**PROBLEM STATEMENT:** Starting with the first line, transcribe the material exactly through to the last.

**EXTRACTED DATA:**
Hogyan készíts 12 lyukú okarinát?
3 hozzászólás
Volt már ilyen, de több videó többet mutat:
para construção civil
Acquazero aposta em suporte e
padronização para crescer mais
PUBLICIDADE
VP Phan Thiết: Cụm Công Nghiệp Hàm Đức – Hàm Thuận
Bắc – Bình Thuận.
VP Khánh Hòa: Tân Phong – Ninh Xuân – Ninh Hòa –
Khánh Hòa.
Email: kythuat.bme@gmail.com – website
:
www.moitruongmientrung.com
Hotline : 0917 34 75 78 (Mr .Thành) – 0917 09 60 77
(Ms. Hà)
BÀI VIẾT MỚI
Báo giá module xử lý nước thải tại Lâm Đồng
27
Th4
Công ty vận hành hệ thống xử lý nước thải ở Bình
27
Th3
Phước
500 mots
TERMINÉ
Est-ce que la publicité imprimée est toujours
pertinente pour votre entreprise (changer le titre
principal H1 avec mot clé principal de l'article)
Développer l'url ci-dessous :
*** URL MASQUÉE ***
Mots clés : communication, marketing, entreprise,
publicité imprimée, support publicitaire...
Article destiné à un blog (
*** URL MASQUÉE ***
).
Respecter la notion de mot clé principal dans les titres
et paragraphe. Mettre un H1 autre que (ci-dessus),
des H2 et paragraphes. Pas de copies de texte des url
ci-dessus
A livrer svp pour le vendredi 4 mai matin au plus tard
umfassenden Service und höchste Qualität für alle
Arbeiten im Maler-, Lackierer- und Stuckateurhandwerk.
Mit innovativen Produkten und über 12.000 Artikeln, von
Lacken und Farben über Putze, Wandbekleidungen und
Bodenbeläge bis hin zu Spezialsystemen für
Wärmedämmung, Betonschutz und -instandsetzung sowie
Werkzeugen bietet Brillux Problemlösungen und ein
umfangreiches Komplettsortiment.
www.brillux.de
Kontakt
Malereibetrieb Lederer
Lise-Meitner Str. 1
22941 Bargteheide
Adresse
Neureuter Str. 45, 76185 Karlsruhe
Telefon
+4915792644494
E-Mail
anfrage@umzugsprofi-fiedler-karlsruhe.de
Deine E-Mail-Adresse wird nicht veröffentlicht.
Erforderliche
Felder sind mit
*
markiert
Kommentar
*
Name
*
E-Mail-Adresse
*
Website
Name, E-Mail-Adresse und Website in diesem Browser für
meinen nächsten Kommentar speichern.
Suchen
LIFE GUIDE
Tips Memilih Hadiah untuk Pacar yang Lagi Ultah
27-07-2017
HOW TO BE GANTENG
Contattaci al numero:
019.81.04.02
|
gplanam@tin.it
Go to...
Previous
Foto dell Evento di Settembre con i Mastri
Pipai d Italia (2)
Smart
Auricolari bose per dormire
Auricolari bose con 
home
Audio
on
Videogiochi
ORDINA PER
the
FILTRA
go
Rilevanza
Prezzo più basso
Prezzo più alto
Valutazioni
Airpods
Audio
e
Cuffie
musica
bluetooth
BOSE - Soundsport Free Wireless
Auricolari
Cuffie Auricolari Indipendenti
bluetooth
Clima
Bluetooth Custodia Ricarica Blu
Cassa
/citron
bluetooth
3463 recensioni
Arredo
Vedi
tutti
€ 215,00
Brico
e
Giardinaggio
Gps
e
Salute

**RESULT FOR THIS TASK:**
Hogyan készíts 12 lyukú okarinát?
3 hozzászólás
Volt már ilyen, de több videó többet mutat:
para construção civil
Acquazero aposta em suporte e
padronização para crescer mais
PUBLICIDADE
VP Phan Thiết: Cụm Công Nghiệp Hàm Đức – Hàm Thuận
Bắc – Bình Thuận.
VP Khánh Hòa: Tân Phong – Ninh Xuân – Ninh Hòa –
Khánh Hòa.
Email: kythuat.bme@gmail.com – website
:
www.moitruongmientrung.com
Hotline : 0917 34 75 78 (Mr .Thành) – 0917 09 60 77
(Ms. Hà)
BÀI VIẾT MỚI
Báo giá module xử lý nước thải tại Lâm Đồng
27
Th4
Công ty vận hành hệ thống xử lý nước thải ở Bình
27
Th3
Phước
500 mots
TERMINÉ
Est-ce que la publicité imprimée est toujours
pertinente pour votre entreprise (changer le titre
principal H1 avec mot clé principal de l'article)
Développer l'url ci-dessous :
*** URL MASQUÉE ***
Mots clés : communication, marketing, entreprise,
publicité imprimée, support publicitaire...
Article destiné à un blog (
*** URL MASQUÉE ***
).
Respecter la notion de mot clé principal dans les titres
et paragraphe. Mettre un H1 autre que (ci-dessus),
des H2 et paragraphes. Pas de copies de texte des url
ci-dessus
A livrer svp pour le vendredi 4 mai matin au plus tard
umfassenden Service und höchste Qualität für alle
Arbeiten im Maler-, Lackierer- und Stuckateurhandwerk.
Mit innovativen Produkten und über 12.000 Artikeln, von
Lacken und Farben über Putze, Wandbekleidungen und
Bodenbeläge bis hin zu Spezialsystemen für
Wärmedämmung, Betonschutz und -instandsetzung sowie
Werkzeugen bietet Brillux Problemlösungen und ein
umfangreiches Komplettsortiment.
www.brillux.de
Kontakt
Malereibetrieb Lederer
Lise-Meitner Str. 1
22941 Bargteheide
Adresse
Neureuter Str. 45, 76185 Karlsruhe
Telefon
+4915792644494
E-Mail
anfrage@umzugsprofi-fiedler-karlsruhe.de
Deine E-Mail-Adresse wird nicht veröffentlicht.
Erforderliche
Felder sind mit
*
markiert
Kommentar
*
Name
*
E-Mail-Adresse
*
Website
Name, E-Mail-Adresse und Website in diesem Browser für
meinen nächsten Kommentar speichern.
Suchen
LIFE GUIDE
Tips Memilih Hadiah untuk Pacar yang Lagi Ultah
27-07-2017
HOW TO BE GANTENG
Contattaci al numero:
019.81.04.02
|
gplanam@tin.it
Go to...
Previous
Foto dell Evento di Settembre con i Mastri
Pipai d Italia (2)
Smart
Auricolari bose per dormire
Auricolari bose con 
home
Audio
on
Videogiochi
ORDINA PER
the
FILTRA
go
Rilevanza
Prezzo più basso
Prezzo più alto
Valutazioni
Airpods
Audio
e
Cuffie
musica
bluetooth
BOSE - Soundsport Free Wireless
Auricolari
Cuffie Auricolari Indipendenti
bluetooth
Clima
Bluetooth Custodia Ricarica Blu
Cassa
/citron
bluetooth
3463 recensioni
Arredo
Vedi
tutti
€ 215,00
Brico
e
Giardinaggio
Gps
e
Salute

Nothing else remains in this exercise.